As anthropologist Mary Gray told Forbes last year, “We [LGBTQ people] are constantly remaking our communities. That’s our beauty; we constantly push what is possible. But AI does its best job when it has something static.”
By re-training the AI model, researchers can mitigate its biases and ultimately make it more effective at making decisions.
“When AI whittles us down to one identity. We can look at that and say, ‘No. I’m more than that’,” Gray added.
The consequences of an AI model including bias against queer people could be more severe than a Shopify bot potentially sending slurs, Felkner noted – it could also effect people’s livelihoods.
For example, Amazon scrapped a program in 2018 that used AI to identify top candidates by scanning their resumes. The problem was, the computer models almost only picked men.

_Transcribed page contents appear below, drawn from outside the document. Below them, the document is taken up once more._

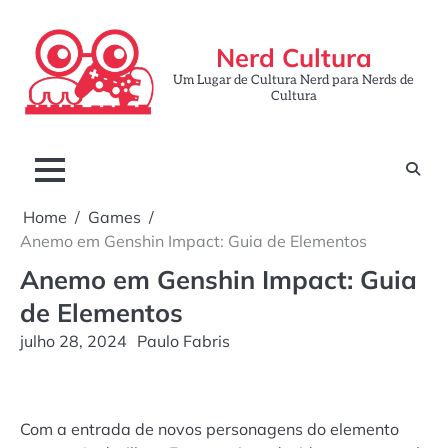
Skip
to
Nerd Cultura
content
Um Lugar de Cultura Nerd para Nerds de
Cultura
Home
Games
Anemo em Genshin Impact: Guia de Elementos
Anemo em Genshin Impact: Guia
de Elementos
julho 28, 2024
Paulo Fabris
Com a entrada de novos personagens do elemento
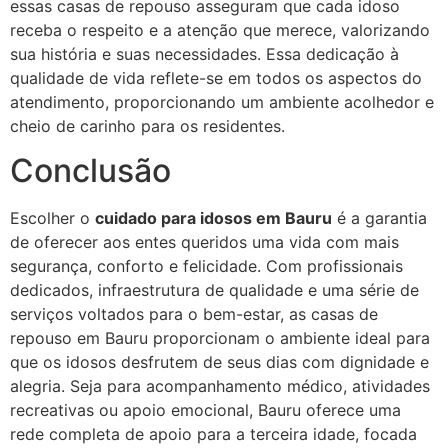
essas casas de repouso asseguram que cada idoso
receba o respeito e a atenção que merece, valorizando
sua história e suas necessidades. Essa dedicação à
qualidade de vida reflete-se em todos os aspectos do
atendimento, proporcionando um ambiente acolhedor e
cheio de carinho para os residentes.
Conclusão
Escolher o
cuidado para idosos em Bauru
é a garantia
de oferecer aos entes queridos uma vida com mais
segurança, conforto e felicidade. Com profissionais
dedicados, infraestrutura de qualidade e uma série de
serviços voltados para o bem-estar, as casas de
repouso em Bauru proporcionam o ambiente ideal para
que os idosos desfrutem de seus dias com dignidade e
alegria. Seja para acompanhamento médico, atividades
recreativas ou apoio emocional, Bauru oferece uma
rede completa de apoio para a terceira idade, focada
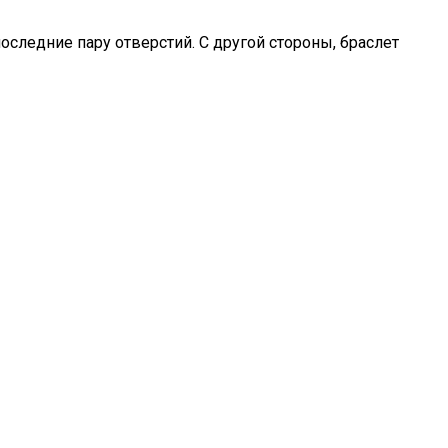
следние пару отверстий. С другой стороны, браслет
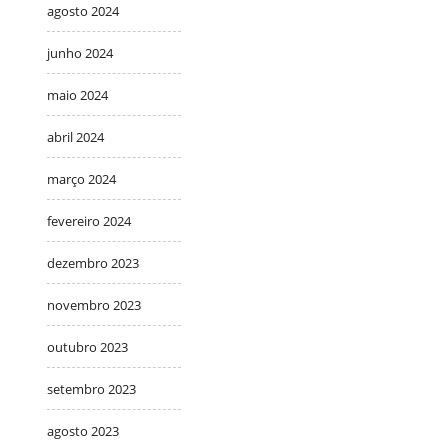
agosto 2024
junho 2024
maio 2024
abril 2024
março 2024
fevereiro 2024
dezembro 2023
novembro 2023
outubro 2023
setembro 2023
agosto 2023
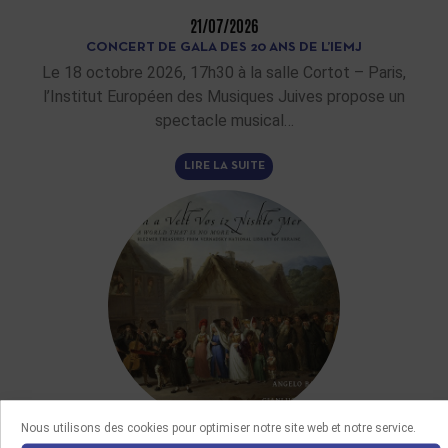
21/07/2026
CONCERT DE GALA DES 20 ANS DE L’IEMJ
Le 18 octobre 2026, 17h30 à la salle Cortot – Paris,
l’Institut Européen des Musiques Juives propose un
spectacle musical…
LIRE LA SUITE
Nous utilisons des cookies pour optimiser notre site web et notre service.
DERNIÈRES ACQUISITIONS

“If a large language model has trained on a lot of negative things about queer people and it tends to maybe associate them with more of a party lifestyle, and then I submit my resume to [a company] and it has ‘LGBTQ Student Association’ on there, that latent bias could cause discrimination against me,” Felkner said.
The next steps for WinoQueer, Felkner said, are to test it against even larger AI models. Felkner also said tech companies using AI need to be aware of how implicit biases can affect those systems and be receptive to using programs like hers to check and refine them.
Most importantly, she said, tech firms need to have safeguards in place so that if an AI does start spewing hate speech, that speech doesn’t reach the human on the other end.
“We should be doing our best to devise models so that they don't produce hateful speech, but we should also be putting software and engineering guardrails around this so that if they do produce something hateful, it doesn't get out to the user,” Felkner said.